Camp lasted all day -- from eight in the morning to three in the afternoon. After a long day of manufactured fun, we would load ourselves back on the city bus, laden with a camp hangover, and make the seemingly long commute home where we dragged ourselves up the hill from the bus stop.

BTW: It wouldn’t be a good childhood story without the "walking up the hill" stories.

*chuckles*

All aspects of that day camp were organized, but my favorite memories of camp are the trips to John A. White pool, which we made twice a week on a camp bus. The pool, located several miles away and at the top of a hill, was a major haul for the coughing, hacking, slow moving, rickety bus that took us from the YMCA camp and dumped us at the pool in order to be instructed in basic swimming. Driven by some underpaid, frazzled adult, the bus strained its way to the top of the hill in front of the pool, as we rowdy, over-excited to be going to the pool campers chanted at the top of our lungs over and over increasing in quickness and volume till we got to the top: “Gotta make it. Gotta make it. Gotta make it. Gotta make it.”

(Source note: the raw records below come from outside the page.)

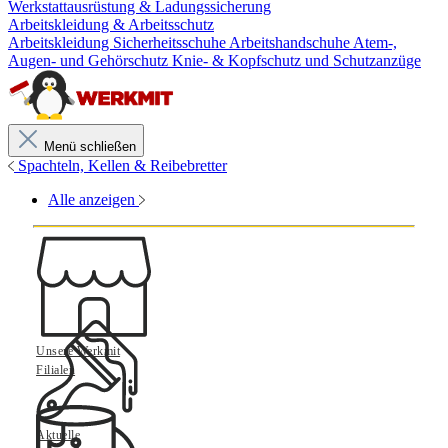
Werkstattausrüstung & Ladungssicherung
Arbeitskleidung & Arbeitsschutz
Arbeitskleidung
Sicherheitsschuhe
Arbeitshandschuhe
Atem-,
Augen- und Gehörschutz
Knie- & Kopfschutz und Schutzanzüge
Menü schließen
Spachteln, Kellen & Reibebretter
Alle anzeigen
Unsere Werkmit
Filialen
Aktuelle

It was on those bus rides to and from the pool that I learned -- “ninety-nine bottles of beer on the wall.”

The idea of a bunch of elementary aged children singing that bar song still cracks me up.

As we climbed that hill on the bus was the only time as campers that we jointly bonded together in the spirit of conquest. The rest of the time grade levels and groups tended to pit themselves against one another in some kind of battle to out do the other: the competition intuitive and the score kept somewhere in our heads. The youngest kids couldn’t wait to be old enough to give their enemies a real defeat.

The trips to the pool took every enrolled child and their counselor for an afternoon of swimming lessons and free play. There at the pool we began our basic lessons categorized as “Minnows,” and as the swimming instructors led us gradually through the lessons, we learned to hold our breath, tread water, swim with our eyes open, do a mean breaststroke, and dive. Those who excelled at these skills moved through the program and could eventually swim well enough to be deemed a “Shark.”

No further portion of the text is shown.